2006-12-29 Thread Michael Bayer


the method that I improved in my checkin is related to the mapper's
construction of a newly loaded instance, and the test case that
improves 20% focuses most of its time loading a list of 2500 items.
the test you have here spends a lot of time doing lots of other things,
such as saving items (about 60% of its time is spent in save operations
rather than loads), creating new sessions, firing off lazy load
callables, etc.  so its work is too diffuse to illustrate the one
bottleneck i sped up a bit.  if you make your two relations lazy=False,
it knocks a few seconds off the total time.

as far as lifecycle, its dependent on your application's workings.  for
a typical web application its easy - a session for each web request.
for other kinds of apps like GUI apps, you have to identify what
constitutes a "session".  it may or may not be efficient to have a new
session for each transaction.  it depends on how much freshness you
need, what kind of concurrency is present, etc.

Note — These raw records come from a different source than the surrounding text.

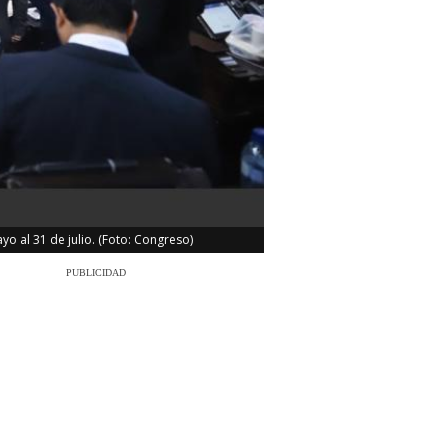
o al 31 de julio. (Foto: Congreso)
PUBLICIDAD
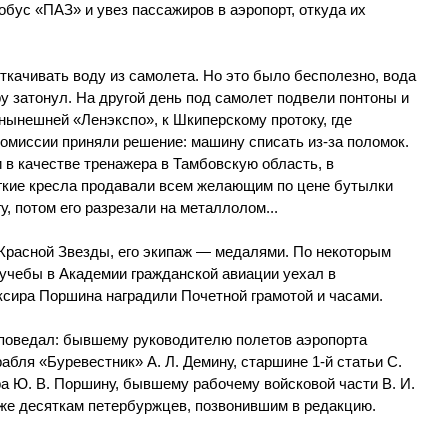
бус «ПАЗ» и увез пассажиров в аэропорт, откуда их
ткачивать воду из самолета. Но это было бесполезно, вода
ру затонул. На другой день под самолет подвели понтоны и
нынешней «Ленэкспо», к Шкиперскому протоку, где
комиссии приняли решение: машину списать из-за поломок.
 в качестве тренажера в Тамбовскую область, в
гкие кресла продавали всем желающим по цене бутылки
, потом его разрезали на металлолом...
Красной Звезды, его экипаж — медалями. По некоторым
учебы в Академии гражданской авиации уехал в
ксира Поршина наградили Почетной грамотой и часами.
е поведал: бывшему руководителю полетов аэропорта
абля «Буревестник» А. Л. Демину, старшине 1-й статьи С.
а Ю. В. Поршину, бывшему рабочему войсковой части В. И.
акже десяткам петербуржцев, позвонившим в редакцию.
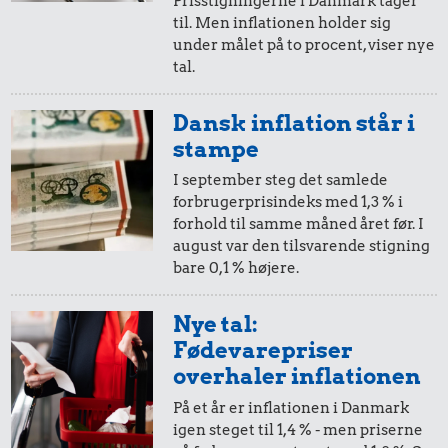
24 kr.
Prisstigningerne i Danmark tager
til. Men inflationen holder sig
i 2020
i dag
Røget sild
under målet på to procent, viser nye
tal.
20 kr.
22 kr.
10,-
=
12,-
1 kg havregryn
Dansk inflation står i
Husholdningssprit
i 2020
i dag
stampe
I september steg det samlede
forbrugerprisindeks med 1,3 % i
5,-
=
6,-
forhold til samme måned året før. I
august var den tilsvarende stigning
i 2020
i dag
bare 0,1 % højere.
0,99 kr.
94 kr.
59 kr.
Tyggegummi
Biografbillet
2,-
=
2,-
Nye tal:
1/2 kg skæreost
Fødevarepriser
i 2020
i dag
overhaler inflationen
På et år er inflationen i Danmark
1,-
=
1,-
igen steget til 1,4 % - men priserne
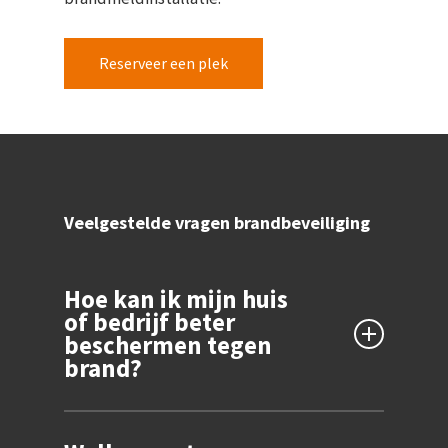
Reserveer een plek
Veelgestelde vragen brandbeveiliging
Hoe kan ik mijn huis
of bedrijf beter
beschermen tegen
brand?
Om uw huis of bedrijf beter te beschermen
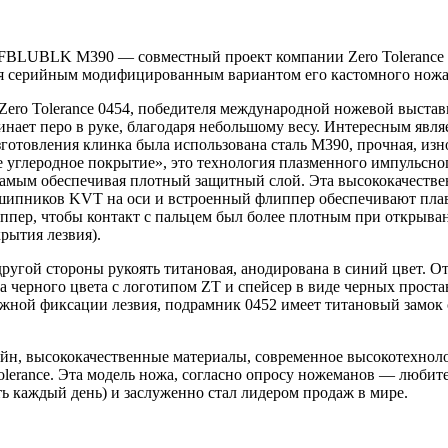
FBLUBLK M390 — cовместный проект компании Zero Tolerance 
 серийным модифицированным вариантом его кастомного ножа п
Zero Tolerance 0454, победителя международной ножевой выст
нает перо в руке, благодаря небольшому весу. Интересным явля
изготовления клинка была использована сталь М390, прочная, из
бное углеродное покрытие», это технология плазменного импульс
 самым обеспечивая плотный защитный слой. Эта высококачестве
ипников KVT на оси и встроенный флиппер обеспечивают плавн
пер, чтобы контакт с пальцем был более плотным при открывании
рытия лезвия).
 другой стороны рукоять титановая, анодирована в синий цвет. 
а черного цвета с логотипом ZT и спейсер в виде черных проста
ежной фиксации лезвия, подрамник 0452 имеет титановый замок 
йн, высококачественные материалы, современное высокотехнолог
olerance. Эта модель ножа, согласно опросу ножеманов — любит
 каждый день) и заслуженно стал лидером продаж в мире.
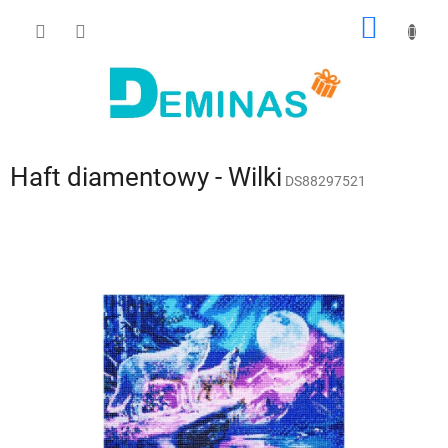
Przejść
KOSZY
do
treści
Haft diamentowy - Wilki
DS88297521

there is no option to disable the attribute-copy-on-load operation; you
can make it happen by removing the body of the "commit()" method in
sqlalchemy/orm/attributes.py line 642 and replacing it with just
"pass".  but then your session flushes wont work, and neither will your
test program.  if you created a test program that just did loads, it
still doesnt speed things up too much, particulary if you have few
attributes on your objects.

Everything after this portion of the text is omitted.